Baptist Pastor, former NOBTS seminary president, and active Southern Baptists Leader

Charles S. Kelley (born July 27, 1952) is an American pastor, evangelist, author, and former president of the New Orleans Baptist Theological Seminary (NOBTS). He is known for serving as the seminary’s eighth president. Kelley is a predominant leader within the Southern Baptist Convention (SBC), the largest Protestant denomination in the United States, and has written extensively on evangelism and denominational identity.

== Early life and education ==

Kelley was born in Beaumont, Texas, and was ordained for gospel ministry in 1972 at First Baptist Church of Beaumont. He earned a bachelor's degree from Baylor University before moving to New Orleans in 1975 to pursue graduate studies at NOBTS, completing a Master of Divinity in biblical studies and a Doctor of Theology with a concentration in preaching.

== Presidency of NOBTS ==
Kelley served as the eighth president of NOBTS from 1996 to 2019. Highlights of his presidency include his leadership during the aftermath of Hurricane Katrina, the introduction and expansion of online learning programs for pastoral training, and his emphasis on evangelism as a core institutional priority.

== Publications ==
Kelley has authored books such as The Best Intentions: How a Plan to Revitalize the SBC Accelerated Its Decline and co-authored The Baptist Faith & Message (2008 edition).

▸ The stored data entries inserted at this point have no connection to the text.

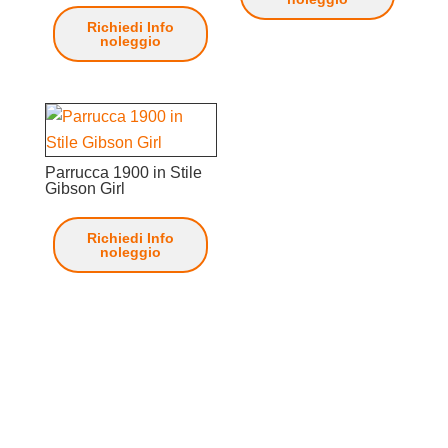
Richiedi Info
noleggio
Parrucca 1900 in Stile
Gibson Girl
Richiedi Info
noleggio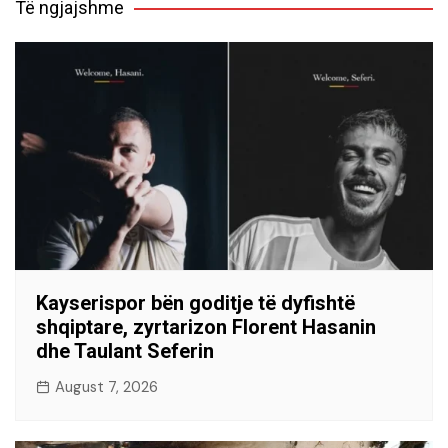
Të ngjajshme
Kayserispor bën goditje të dyfishtë
shqiptare, zyrtarizon Florent Hasanin
dhe Taulant Seferin
August 7, 2026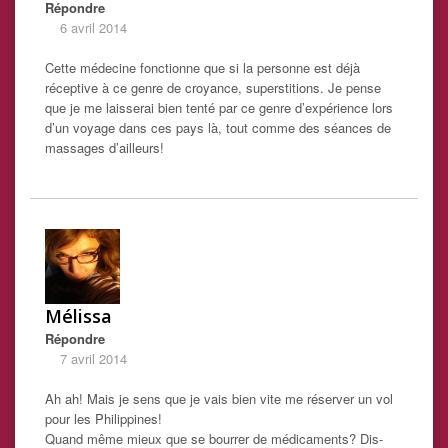
Répondre
6 avril 2014
Cette médecine fonctionne que si la personne est déjà
réceptive à ce genre de croyance, superstitions. Je pense
que je me laisserai bien tenté par ce genre d’expérience lors
d’un voyage dans ces pays là, tout comme des séances de
massages d’ailleurs!
Mélissa
Répondre
7 avril 2014
Ah ah! Mais je sens que je vais bien vite me réserver un vol
pour les Philippines!
Quand même mieux que se bourrer de médicaments? Dis-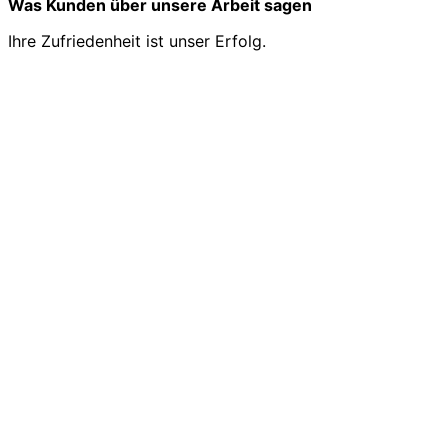
Was Kunden über unsere Arbeit sagen
Ihre Zufriedenheit ist unser Erfolg.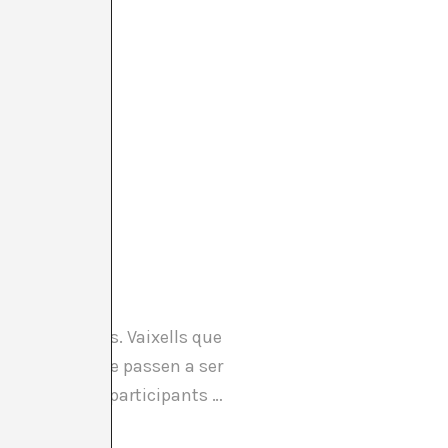
ració d’inputs. Vaixells que
estes locals que passen a ser
 seus futurs participants …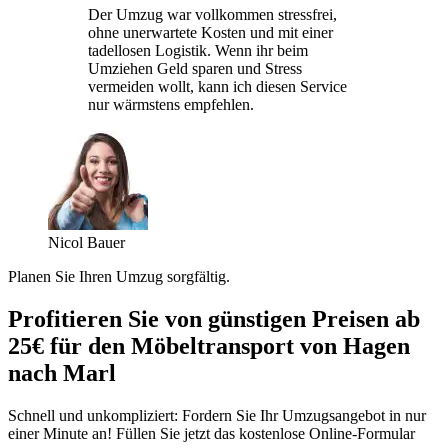
Der Umzug war vollkommen stressfrei,
ohne unerwartete Kosten und mit einer
tadellosen Logistik. Wenn ihr beim
Umziehen Geld sparen und Stress
vermeiden wollt, kann ich diesen Service
nur wärmstens empfehlen.
Nicol Bauer
Planen Sie Ihren Umzug sorgfältig.
Profitieren Sie von günstigen Preisen ab
25€ für den Möbeltransport von Hagen
nach Marl
Schnell und unkompliziert: Fordern Sie Ihr Umzugsangebot in nur
einer Minute an! Füllen Sie jetzt das kostenlose Online-Formular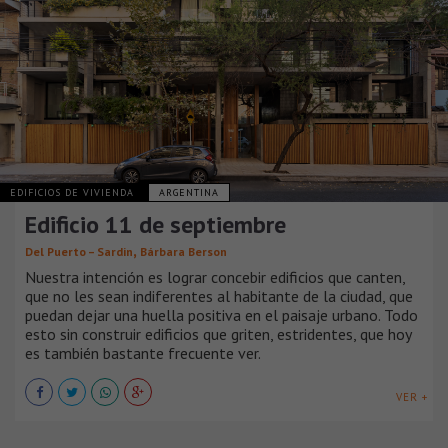
EDIFICIOS DE VIVIENDA
ARGENTINA
Edificio 11 de septiembre
,
Del Puerto – Sardin
Bárbara Berson
Nuestra intención es lograr concebir edificios que canten,
que no les sean indiferentes al habitante de la ciudad, que
puedan dejar una huella positiva en el paisaje urbano. Todo
esto sin construir edificios que griten, estridentes, que hoy
es también bastante frecuente ver.
VER +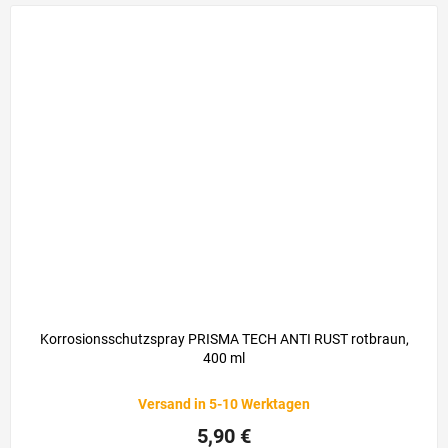
Korrosionsschutzspray PRISMA TECH ANTI RUST rotbraun,
400 ml
Versand in 5-10 Werktagen
5,90 €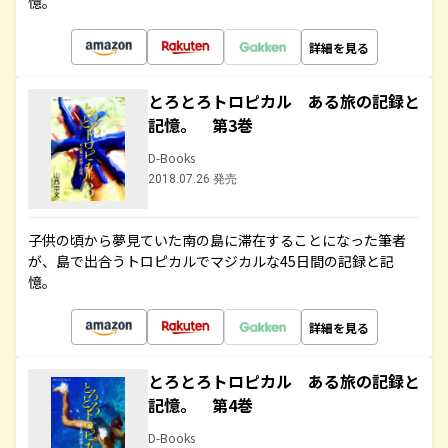
憶。
詳細を見る
とろとろトロピカル ある旅の記録と
記憶。 第3巻
D-Books
2018.07.26 発売
子供の頃から夢見ていた南の島に滞在することになった筆者
が、島で出合うトロピカルでマジカルな45日間の記録と記
憶。
詳細を見る
とろとろトロピカル ある旅の記録と
記憶。 第4巻
D-Books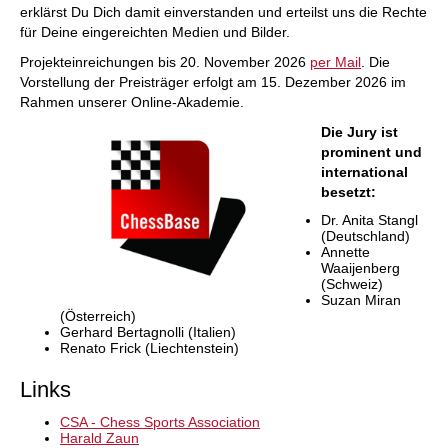
erklärst Du Dich damit einverstanden und erteilst uns die Rechte
für Deine eingereichten Medien und Bilder.
Projekteinreichungen bis 20. November 2026
per Mail
. Die
Vorstellung der Preisträger erfolgt am 15. Dezember 2026 im
Rahmen unserer Online-Akademie.
Die Jury ist
prominent und
international
besetzt:
Dr. Anita Stangl
(Deutschland)
Annette
Waaijenberg
(Schweiz)
Suzan Miran
(Österreich)
Gerhard Bertagnolli (Italien)
Renato Frick (Liechtenstein)
Links
CSA - Chess Sports Association
Harald Zaun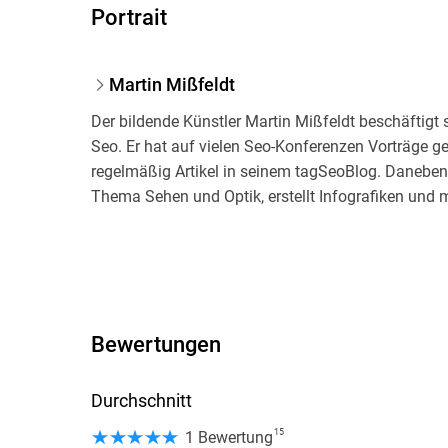
Portrait
Martin Mißfeldt
Der bildende Künstler Martin Mißfeldt beschäftigt 
Seo. Er hat auf vielen Seo-Konferenzen Vorträge ge
regelmäßig Artikel in seinem tagSeoBlog. Daneben 
Thema Sehen und Optik, erstellt Infografiken und m
Bewertungen
Durchschnitt
15
1 Bewertung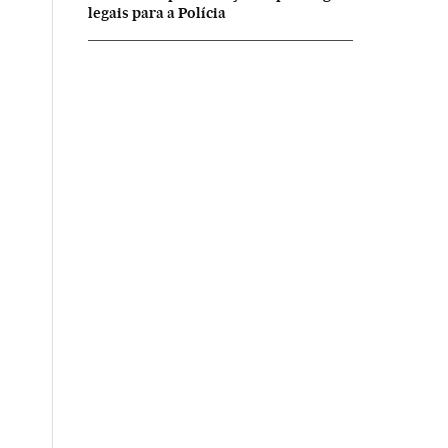
legais para a Polícia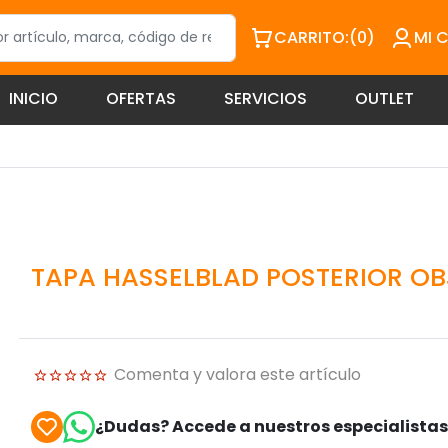
CARRITO:
(0)
MI 
INICIO
OFERTAS
SERVICIOS
OUTLET
TAPA HASSELBLAD POSTERIOR OB
Comenta y valora este artículo
¿Dudas? Accede a nuestros especialista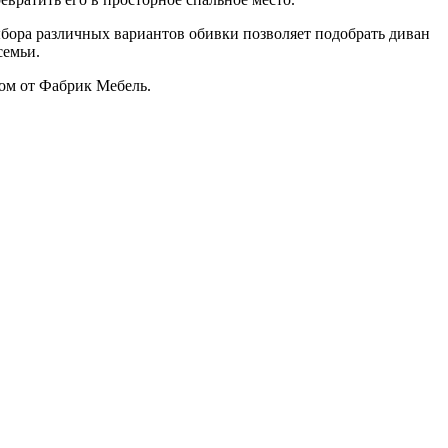
ыбора различных вариантов обивки позволяет подобрать диван
семьи.
ном от Фабрик Мебель.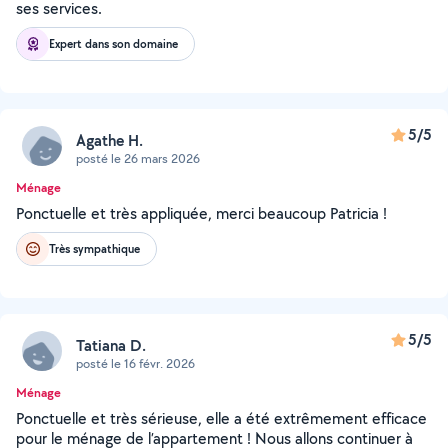
ses services.
Expert dans son domaine
5/5
Agathe H.
posté le 26 mars 2026
Ménage
Ponctuelle et très appliquée, merci beaucoup Patricia !
Très sympathique
5/5
Tatiana D.
posté le 16 févr. 2026
Ménage
Ponctuelle et très sérieuse, elle a été extrêmement efficace
pour le ménage de l’appartement ! Nous allons continuer à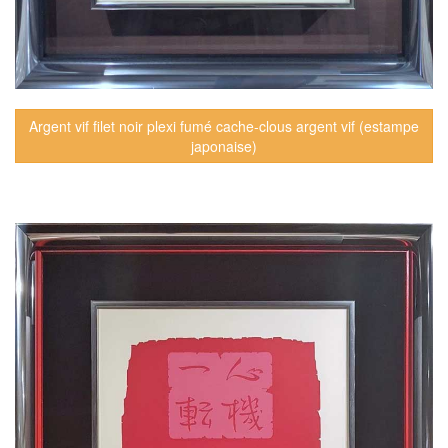
Argent vif filet noir plexi fumé cache-clous argent vif (estampe
japonaise)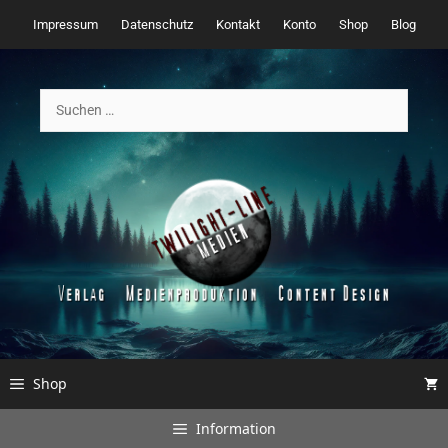
Zum
Impressum
Datenschutz
Kontakt
Konto
Shop
Blog
Inhalt
springen
Suchen
nach:
Shop
Information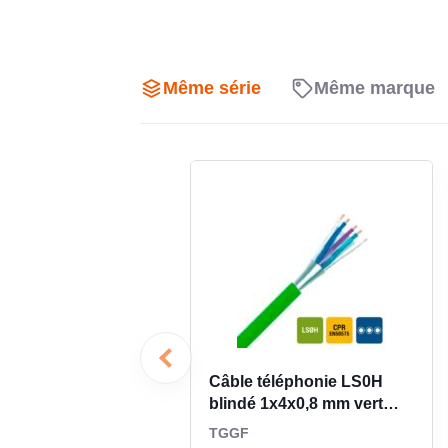
Format pratique pour la pose 
Avec un diamètre extérieur approximatif de 8,2 
Même série
Même marque
capacité, tenue en place et facilité de passage. Son
aide à préserver l’intégrité du câble lors de l’inst
techniques et traversées. Son poids indicatif de 9
manutention et l’organisation du tirage sur chantier.
Conçu pour les installations fi
maîtrisée
Le câble est prévu pour une température de service
destine aux installations intérieures fixes dans des 
communication du bâtiment. Sa structure par pair
adaptée aux réalisations où l’on recherche un câble t
Câble téléphonie LS0H
simple à raccorder et bien adapté aux parcours perm
blindé 1x4x0,8 mm vert
intérieur
TGGF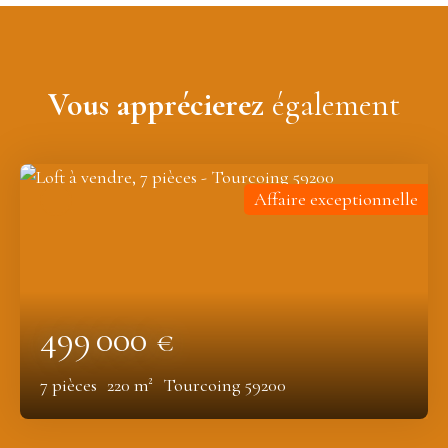
Vous apprécierez
également
Affaire exceptionnelle
499 000
€
7
pièces
220
m²
Tourcoing 59200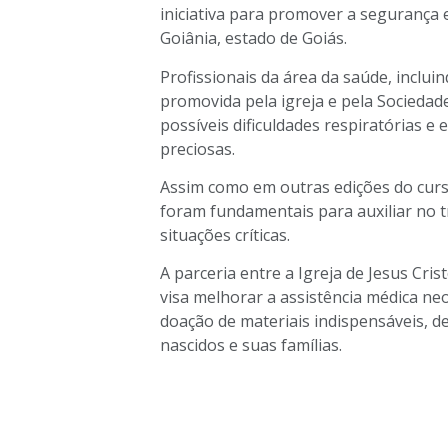
iniciativa para promover a segurança 
Goiânia, estado de Goiás.
Profissionais da área da saúde, inclu
promovida pela igreja e pela Sociedade
possíveis dificuldades respiratórias 
preciosas.
Assim como em outras edições do curso
foram fundamentais para auxiliar no t
situações críticas.
A parceria entre a Igreja de Jesus Cris
visa melhorar a assistência médica neo
doação de materiais indispensáveis, 
nascidos e suas famílias.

His writing has primarily focused on the mission and work of the Southern Baptist Convention (SBC).

== Retirement and later work ==
Kelley has spent much of his retirement urging the SBC to reclaim what he describes as its historic missional identity and emphasis on evangelism. He has expressed concern that the SBC is losing its sense of identity by shifting focus away from evangelism, baptisms, and financial support for the Cooperative Program.